From their earliest mention in ancient Egyptian inscriptions to the modern trestle and refectory styles we know so well, tables have come a long way. Today, new materials and design methods are injecting further creativity into modern tables – but are they having an identity crisis? These 16 table designs look like they are eager to be something else.
Old furniture can always be reinvented with a fresh, bright lick of paint. This table picks up the concept and runs with it – giving the illusion of a board dripping with a river of fresh red paint. Designer John Nouanesing hides function (the table legs) within illusion – it is likely a great deal sturdier than it first appears.
Here is another table that seems to dispense with legs. Danish designer Essey’s Grand Illusion appears to be a tablecloth hovering in mid-air – but the clue is in the title. It is made from 3mm-thick acrylic, firm enough to magically suspend your coffee cup (David Copperfield would approve). More practically, for those with a penchant for countertop composting, the Digestive Table offers an earthier alternative – at its heart is a contained ecosystem to process food scraps and create rich fertilizer for indoor plants.

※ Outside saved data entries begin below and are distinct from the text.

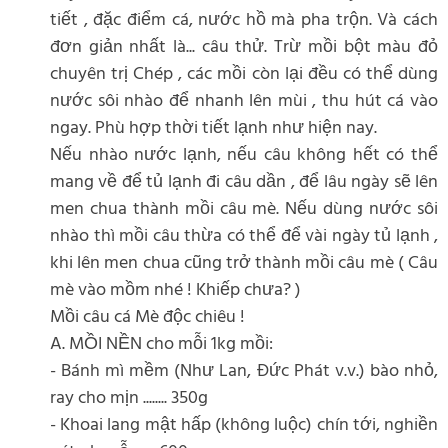
tiết , đặc điểm cá, nước hồ mà pha trộn. Và cách
đơn giản nhất là... câu thử. Trừ mồi bột màu đỏ
chuyên trị Chép , các mồi còn lại đều có thể dùng
nước sôi nhào để nhanh lên mùi , thu hút cá vào
ngay. Phù hợp thời tiết lạnh như hiện nay.
Nếu nhào nước lạnh, nếu câu không hết có thể
mang về để tủ lạnh đi câu dần , để lâu ngày sẽ lên
men chua thành mồi câu mè. Nếu dùng nước sôi
nhào thì mồi câu thừa có thể để vài ngày tủ lạnh ,
khi lên men chua cũng trở thành mồi câu mè ( Câu
mè vào mồm nhé ! Khiếp chưa? )
Mồi câu cá Mè độc chiêu !
A. MỒI NỀN cho mỗi 1kg mồi:
- Bánh mì mềm (Như Lan, Đức Phát v.v.) bào nhỏ,
ray cho mịn ........ 350g
- Khoai lang mật hấp (không luộc) chín tới, nghiền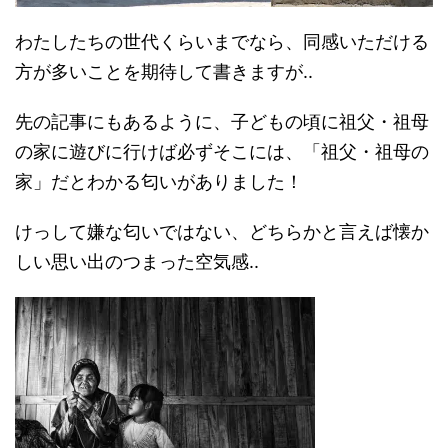
わたしたちの世代くらいまでなら、同感いただける
方が多いことを期待して書きますが..
先の記事にもあるように、子どもの頃に祖父・祖母
の家に遊びに行けば必ずそこには、「祖父・祖母の
家」だとわかる匂いがありました！
けっして嫌な匂いではない、どちらかと言えば懐か
しい思い出のつまった空気感..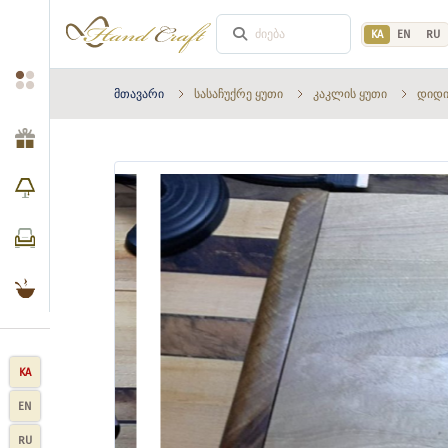
KA
EN
RU
მთავარი
სასაჩუქრე ყუთი
კაკლის ყუთი
დიდი
KA
EN
RU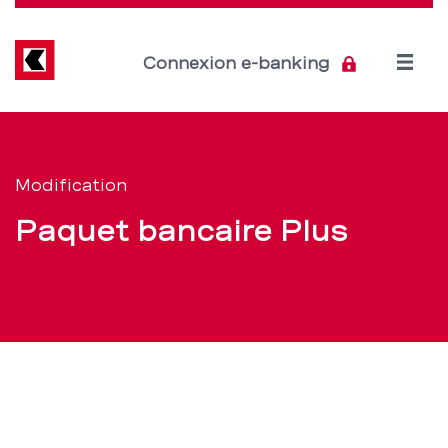
Direkt
zum
Inhalt
Open
Connexion e-banking
menu
Modification
Section
de
Plus
Modification
navigation
–
Paquet bancaire Plus
de
BCBE
service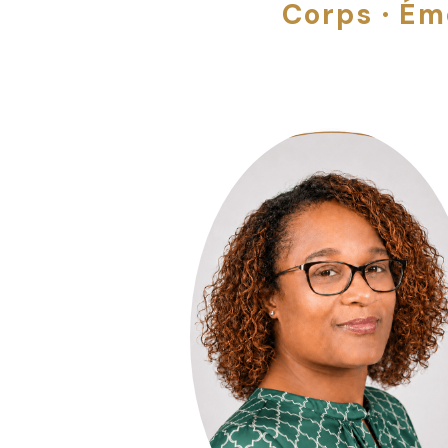
Corps · Ém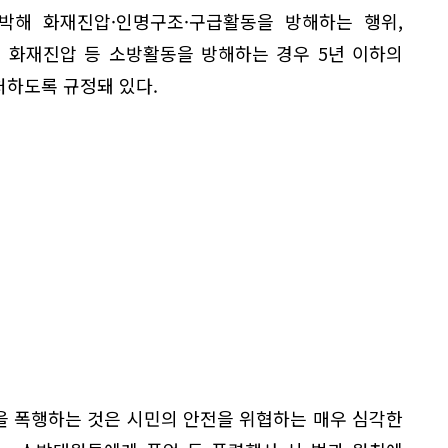
박해 화재진압·인명구조·구급활동을 방해하는 행위,
 화재진압 등 소방활동을 방해하는 경우 5년 이하의
처하도록 규정돼 있다.
 폭행하는 것은 시민의 안전을 위협하는 매우 심각한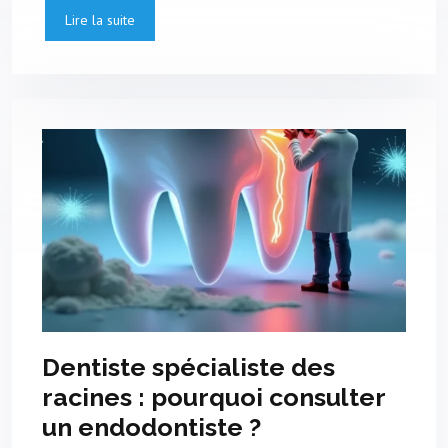
Lire la suite
Dentiste spécialiste des
racines : pourquoi consulter
un endodontiste ?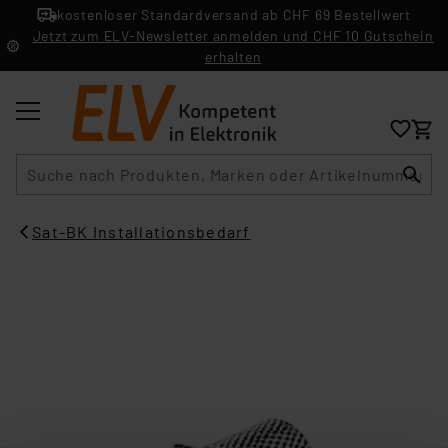
kostenloser Standardversand ab CHF 69 Bestellwert
Jetzt zum ELV-Newsletter anmelden und CHF 10 Gutschein
erhalten
Suche
Sat-BK Installationsbedarf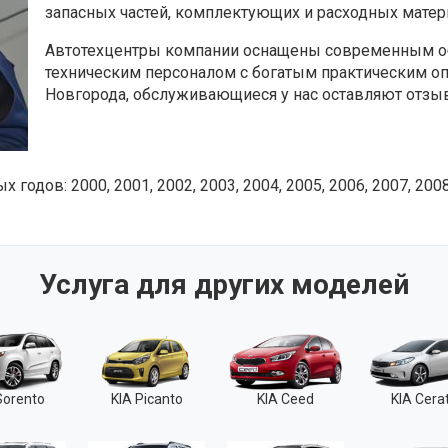
запасных частей, комплектующих и расходных матер
Автотехцентры компании оснащены современным о
техническим персоналом с богатым практическим 
Новгорода, обслуживающиеся у нас оставляют отз
дов: 2000, 2001, 2002, 2003, 2004, 2005, 2006, 2007, 2008,
Услуга для других моделей
Sorento
KIA Picanto
KIA Ceed
KIA Cera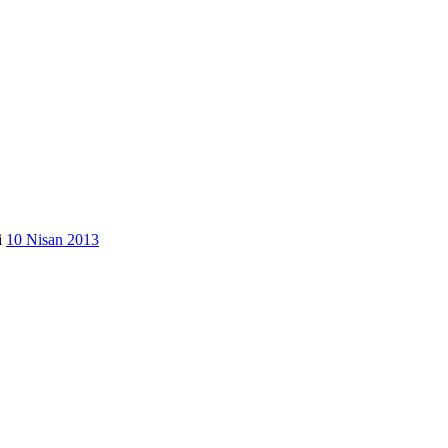
i
10 Nisan 2013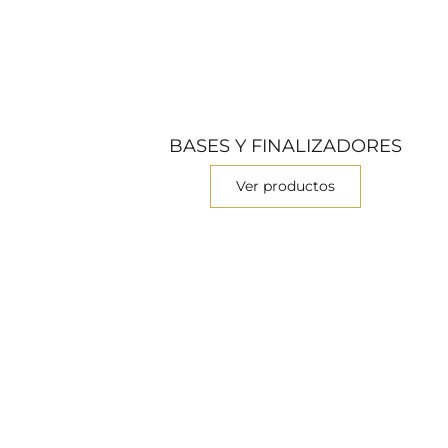
BASES Y FINALIZADORES
Ver productos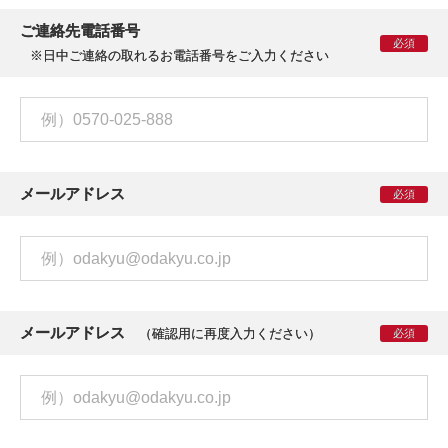
ご連絡先電話番号
必須
※日中ご連絡の取れるお電話番号をご入力ください
メールアドレス
必須
メールアドレス
（確認用に再度入力ください）
必須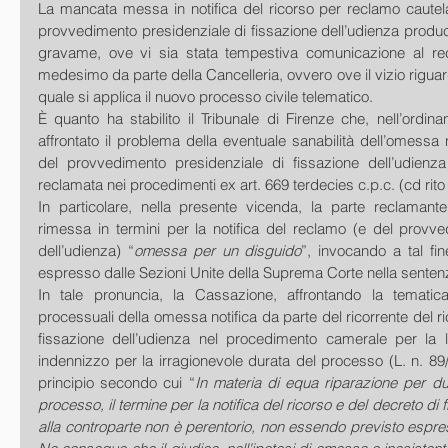
La mancata messa in notifica del ricorso per reclamo cautel
provvedimento presidenziale di fissazione dell’udienza produce 
gravame, ove vi sia stata tempestiva comunicazione al rec
medesimo da parte della Cancelleria, ovvero ove il vizio riguar
quale si applica il nuovo processo civile telematico. 
È quanto ha stabilito il Tribunale di Firenze che, nell’ordi
affrontato il problema della eventuale sanabilità dell’omessa n
del provvedimento presidenziale di fissazione dell’udienza c
reclamata nei procedimenti ex art. 669 terdecies c.p.c. (cd rito
In particolare, nella presente vicenda, la parte reclamant
rimessa in termini per la notifica del reclamo (e del provve
dell’udienza) “
omessa per un disguido
”, invocando a tal fine 
espresso dalle Sezioni Unite della Suprema Corte nella senten
In tale pronuncia, la Cassazione, affrontando la tematic
processuali della omessa notifica da parte del ricorrente del ri
fissazione dell’udienza nel procedimento camerale per la li
indennizzo per la irragionevole durata del processo (L. n. 89/2
principio secondo cui “
In materia di equa riparazione per dur
processo, il termine per la notifica del ricorso e del decreto di 
alla controparte non è perentorio, non essendo previsto espre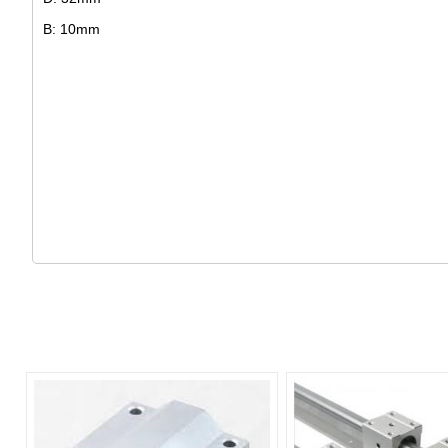
B: 10mm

A table that thinks it’s a cutlery drawer – called Precious Famine, this arresting web of metalwork is made of Christofle silverware. Don’t drop your spoon on this table – you’ll never find it again. In a similarly reflective mood, the Brasilia table appears to be salvaging Art from seven years of bad luck, by forming a mosaic of mirror shards. The inspiration is the chaotic jumble of stone that form the foundations of Brazil’s capital city.
These tables don’t want to keep still – or so it appears. The r.n.i. tables of Korean designer Chul An Kwak are modeled on running horses, but there’s a frond-like hint of the deep sea in those trailing legs. Anyroom’s Dance table looks similarly intent on being elsewhere, but more sedately, like a caterpillar.
Surely we are now on firmer ground now, with this bedside table like a low dresser, and this tall table fit for a lamp? Not when the former folds out into a sofa (as easily and simply as sliding out a drawer) and the latter is a piece of furniture fit for an ancient Celtic warrior. James McAdam has designed the table as a response to the security fears of around half of Londoners, but it’s bound to hit a chord with the inhabitants of other thriving cities.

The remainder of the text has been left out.